#682 assigned defect

FTP frontend should support Unicode filenames encoded as UTF-8

Reported by: arthur Owned by: francois
Priority: major Milestone: soon
Component: code-frontend-ftp-sftp Version: 1.3.0
Keywords: i18n unicode ftpd names twisted Cc: amontero@…
Launchpad Bug:

Description (last modified by amontero)

using ncftp on a put of a file with an é accent I get the following message :

[Requested action not taken: internal server error]

in the logs server side :

2009-04-17 15:22:07+0200 [ProtocolWrapper,3,127.0.0.1] Unhandled Error
        Traceback (most recent call last):
          File "/usr/lib/python2.5/site-packages/twisted/internet/tcp.py", line 362, in doRead
            return self.protocol.dataReceived(data)
          File "/usr/lib/python2.5/site-packages/twisted/protocols/policies.py", line 72, in dataReceived
            self.wrappedProtocol.dataReceived(data)
          File "/usr/lib/python2.5/site-packages/twisted/protocols/basic.py", line 231, in dataReceived
            why = self.lineReceived(line)
          File "/usr/lib/python2.5/site-packages/twisted/protocols/ftp.py", line 698, in lineReceived
            d = defer.maybeDeferred(self.processCommand, cmd, *args)
        --- <exception caught here> ---
          File "/usr/lib/python2.5/site-packages/twisted/internet/defer.py", line 106, in maybeDeferred
            result = f(*args, **kw)
          File "/usr/lib/python2.5/site-packages/twisted/protocols/ftp.py", line 729, in processCommand
            return method(*params)
          File "/usr/lib/python2.5/site-packages/twisted/protocols/ftp.py", line 1079, in ftp_STOR
            d = self.shell.openForWriting(newsegs)
          File "/usr/lib/python2.5/site-packages/allmydata/frontends/ftpd.py", line 255, in openForWriting
            path = [unicode(p) for p in path]
        exceptions.UnicodeDecodeError: 'ascii' codec can't decode byte 0xe0 in position 21: ordinal not in range(128)

Change History (26)

comment:1 Changed at 2009-04-23T10:05:58Z by francois

  • Milestone changed from undecided to 1.5.0
  • Owner changed from nobody to francois

This is definitely the same sort of encoding issues as in #534. I'll try to have a look at it.

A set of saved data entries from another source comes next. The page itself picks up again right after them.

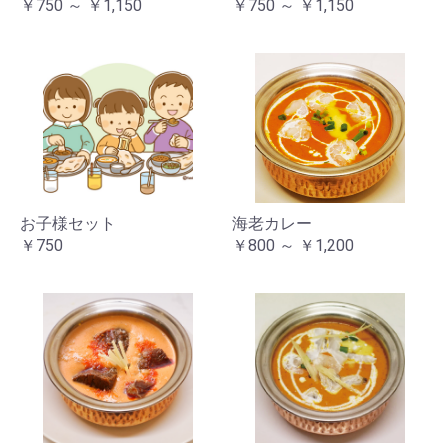
￥750 ～ ￥1,150
￥750 ～ ￥1,150
お子様セット
海老カレー
￥750
￥800 ～ ￥1,200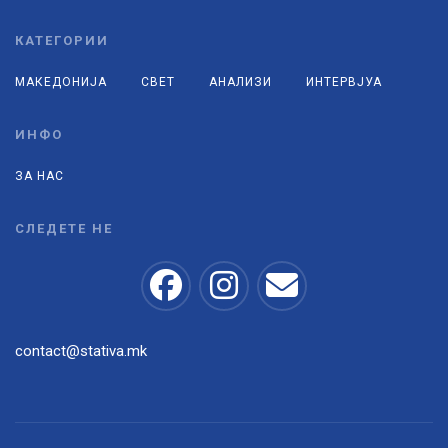
КАТЕГОРИИ
МАКЕДОНИЈА
СВЕТ
АНАЛИЗИ
ИНТЕРВЈУА
ИНФО
ЗА НАС
СЛЕДЕТЕ НЕ
contact@stativa.mk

comment:2 Changed at 2009-04-23T10:06:02Z by francois

  • Status changed from new to assigned

comment:3 Changed at 2009-06-30T17:16:35Z by zooko

  • Milestone changed from 1.5.0 to eventually

comment:4 Changed at 2009-07-11T11:28:04Z by warner

  • Component changed from unknown to code-frontend
  • Description modified (diff)

reformatted description slightly

comment:5 Changed at 2009-11-23T02:37:56Z by davidsarah

  • Keywords i18n unicode added

comment:6 Changed at 2010-01-15T02:39:15Z by davidsarah

  • Keywords ftp added

comment:7 follow-up: Changed at 2010-01-15T02:41:01Z by davidsarah

See RFC 2640 for FTP internationalization.

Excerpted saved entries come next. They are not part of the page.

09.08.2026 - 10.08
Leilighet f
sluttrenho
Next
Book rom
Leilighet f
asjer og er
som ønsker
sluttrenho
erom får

comment:8 Changed at 2010-02-07T16:43:48Z by davidsarah

  • Keywords ftpd added; ftp removed

comment:9 in reply to: ↑ 7 ; follow-up: Changed at 2010-06-15T23:41:39Z by davidsarah

Replying to davidsarah:

See RFC 2640 for FTP internationalization.

Summary:

  • include UTF8 in the response to a FEAT request;
  • use UTF-8;
  • reject filenames that are not valid UTF-8.

Admirably simple :-)

(See also #1076 about normalization, but that will probably be done in the dirnode interface rather than in frontends.)

comment:10 Changed at 2010-06-15T23:50:30Z by davidsarah

Hmm, judging by the exception message ("'ascii' codec can't decode byte 0xe0"), ncftp was trying to use ISO-Latin-1 rather than UTF-8. But at least it would be possible for clients to do the right thing, so I still think we should implement RFC 2640.

comment:11 Changed at 2010-06-15T23:57:51Z by davidsarah

Actually 'é' is 0xE9 in ISO-Latin-1, so I don't know what encoding this was (but not UTF-8).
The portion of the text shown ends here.